Robert here! Remember a few months ago when we all learned that Jack Nicholson was making a long-awaited return to the silver screen to star with Kristen Wiig in an American remake of bonkers German comedy Toni Erdmann? No, no, it was not a St. Elsewhere style coma dream. That possibly brilliant, possibly ill-advised project is still well underway, and there has been a new development: universally beloved and totally uncontroversial creator, writer, director, and star of HBO's Girls Lena Dunham and her co-writer Jenni Konner are in talks to pen the script. More after the jump...
If you recall this remake came about after Nicholson saw the film and was such a huge fan that he commissioned the project for himself the star in. Then Kristen Wiig got wrangled into it somehow. It is still in the very early stages of development, but the fact that it hasn't evaporated into "Wow remember when Jack Nicholson was going to star in a Toni Erdmann remake?" status yet leads me to believe we may soon be sitting in theaters watching Nicholson plop in some fake teeth and terrorize Wiig all over Romania.
Dunham and Konner's involvement is still in the early stages, but the mere mention of it has already garnered reaction from "What?" to "I wish I was dead." As I said about Nicholson and Wiig in the starring roles: if they are hell bent on remaking the movie, I actually think the Girls duo is an inspired choice for the job. Girls, as well as Dunham's debut feature film, Tiny Furniture, revels in the kind of odd, off-putting social situations that are the backbone of what makes Toni Erdmann such a special film. The characters Dunham creates (and some would say, Dunham herself), have a similar quality to the uncomfortable, boundary pushing persona at the center of the film.

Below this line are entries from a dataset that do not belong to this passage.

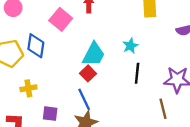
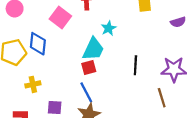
cyan star: (130, 46) -> (109, 28), moved
red square: (88, 73) -> (89, 68), turned 32

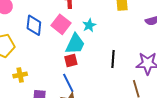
pink square: (60, 17) -> (61, 24), moved
blue diamond: (38, 44) -> (34, 25), moved

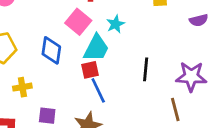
blue diamond: (34, 25) -> (51, 50), moved
blue line: (68, 83) -> (98, 90), moved

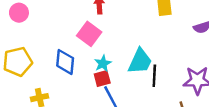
cyan star: (116, 24) -> (103, 63), moved
cyan trapezoid: (96, 48) -> (140, 61), moved

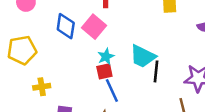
cyan trapezoid: (140, 61) -> (143, 56), turned 88
blue diamond: (65, 62) -> (66, 26), moved

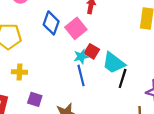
red square: (104, 71) -> (92, 51), moved, turned 32
blue line: (112, 90) -> (81, 75), moved

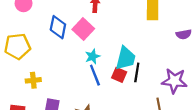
red square: (92, 51) -> (119, 75), moved
cyan trapezoid: (114, 63) -> (126, 58), turned -105

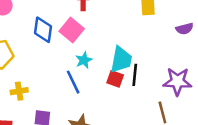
blue line: (95, 75) -> (73, 82), moved

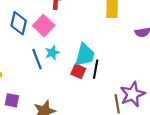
purple star: (177, 81) -> (132, 94), moved, turned -30
blue line: (73, 82) -> (37, 59), moved

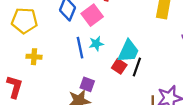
purple square: (12, 100) -> (87, 84), moved

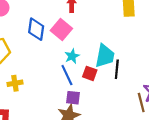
blue line: (80, 48) -> (67, 75), moved
red square: (119, 66) -> (90, 73), moved

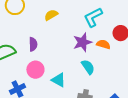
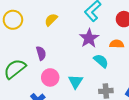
orange semicircle: (103, 44) -> (117, 44), moved
cyan triangle: (59, 80) -> (76, 82), turned 49

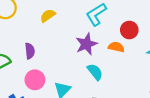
orange semicircle: (117, 44) -> (116, 47), moved

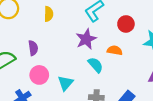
yellow semicircle: (48, 16) -> (49, 14), turned 128
orange semicircle: (116, 47) -> (115, 50), moved

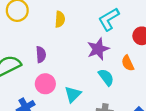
orange semicircle: (115, 50) -> (128, 63), turned -128

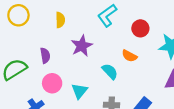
purple star: (98, 49) -> (82, 46), moved
orange semicircle: (128, 63) -> (129, 56), turned -32

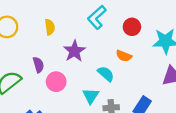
pink circle: (52, 83) -> (56, 82), moved
cyan triangle: (79, 91) -> (91, 96), moved

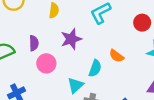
red circle: (132, 27) -> (142, 23), moved
cyan semicircle: (106, 74) -> (95, 68), turned 54

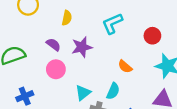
purple semicircle: (34, 43) -> (53, 44), moved, turned -56
cyan semicircle: (95, 68) -> (113, 91), moved

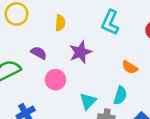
cyan L-shape: (112, 23) -> (110, 22), turned -35
purple semicircle: (53, 44) -> (39, 53), moved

I'm a firm believer that if you are going to remake a movie there needs to be a reason other than "I liked this in German so I'll do it in English." It needs to be tweaked, updated, reformed to fit the social and political climate of whatever country you're setting it in. In that regards, I think Dunham and Konner might be the women for the job.
Will all of that translate into a remake worthy of the effort? Do you hate or love the idea of Dunham's involvement?